_Records for the task_:
[Start of Attachment]
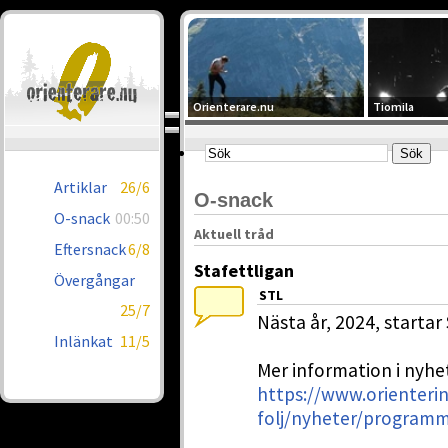
Orienterare.nu
Tiomila
Artiklar
26/6
O-snack
O-snack
00:50
Aktuell tråd
Eftersnack
6/8
Stafettligan
Övergångar
STL
25/7
Nästa år, 2024, startar 
Inlänkat
11/5
Mer information i nyhe
https://www.orienteri
folj/nyheter/programme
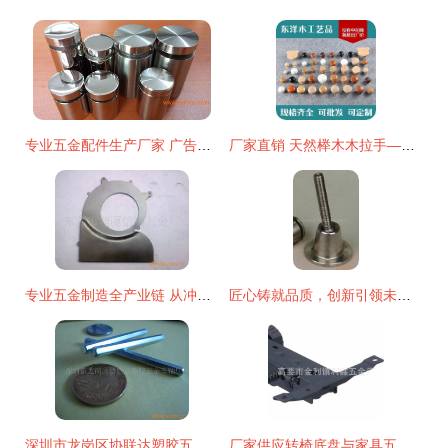
专业五金配件生产厂家 广告钉、广告螺丝、不锈钢广告钉一站式采购指南
厂家直销 天然榉木木拉手——精选家具五金配件，提升家居质感
专业五金制造全产业链 从冲压加工到精密模具开发
匠心铸就品质，创新引领未来——记浙江省慈溪市奇鑫五金配件厂
深圳市龙岗区协联达塑胶五金车轴厂电子五金件产品列表与专业应用
厂家供应转椅底盘与家具五金配件 高要市金利镇利鑫五金厂的专业优势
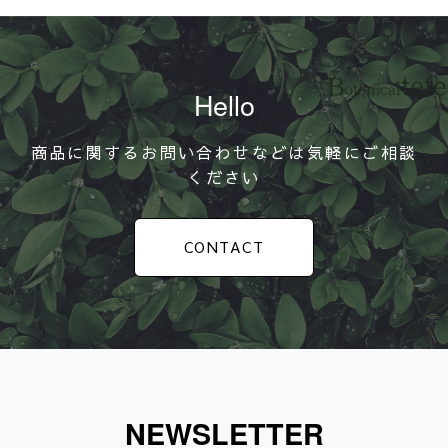
Hello
商品に関するお問い合わせなどは気軽にご相談
ください
CONTACT
NEWSLETTER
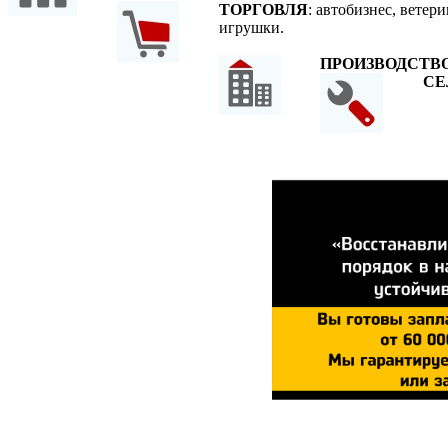
ТОРГОВЛЯ
: автобизнес, ветер
игрушки.
ПРОИЗВОДСТВ
СЕ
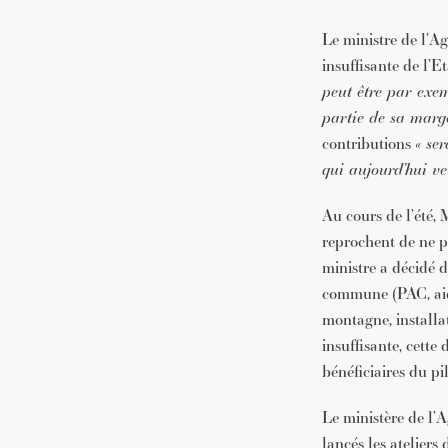
Le ministre de l’Ag
insuffisante de l’E
peut être par exem
partie de sa marge
contributions
« se
qui aujourd’hui ve
Au cours de l’été, 
reprochent de ne pa
ministre a décidé d
commune (PAC, aides
montagne, installat
insuffisante, cette 
bénéficiaires du pi
Le ministère de l’
lancés les ateliers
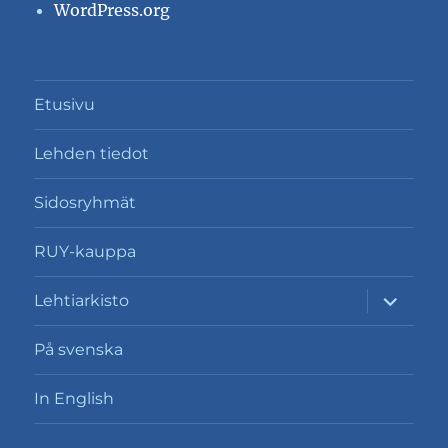
WordPress.org
Etusivu
Lehden tiedot
Sidosryhmät
RUY-kauppa
näytä
Lehtiarkisto
alavalik
På svenska
In English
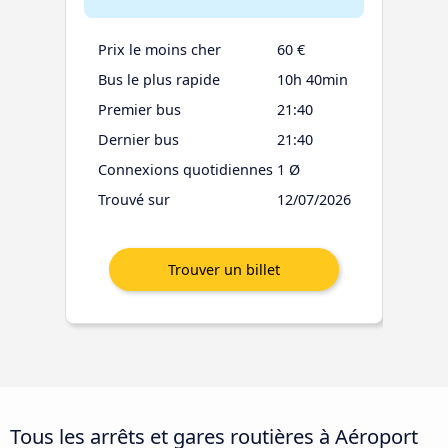
Prix le moins cher
60 €
Bus le plus rapide
10h 40min
Premier bus
21:40
Dernier bus
21:40
Connexions quotidiennes
1 Ø
Trouvé sur
12/07/2026
Tous les arrêts et gares routières à Aéroport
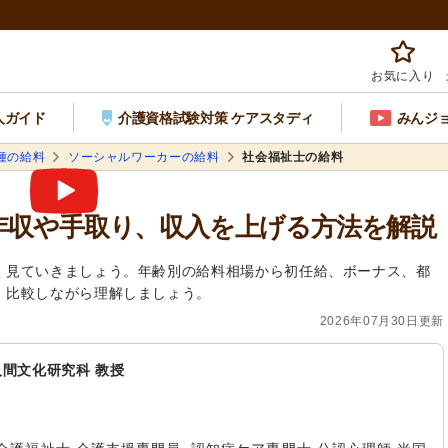
お気に入り
人ガイド
介護資格試験対策 ケアスタディ
みんジ
種の給料
ソーシャルワーカーの給料
社会福祉士の給料
年収や手取り、収入を上げる方法を解説
く見ていきましょう。年齢別の給料相場から初任給、ボーナス、都
、比較しながら理解しましょう。
2026年07月30日更新
人間文化研究科 教授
[End of Attachment]
_Work request_: Look through the entries above, find each line containing "insuffisante", and copy it.

_Result_:
insuffisante de l’E
insuffisante, cette 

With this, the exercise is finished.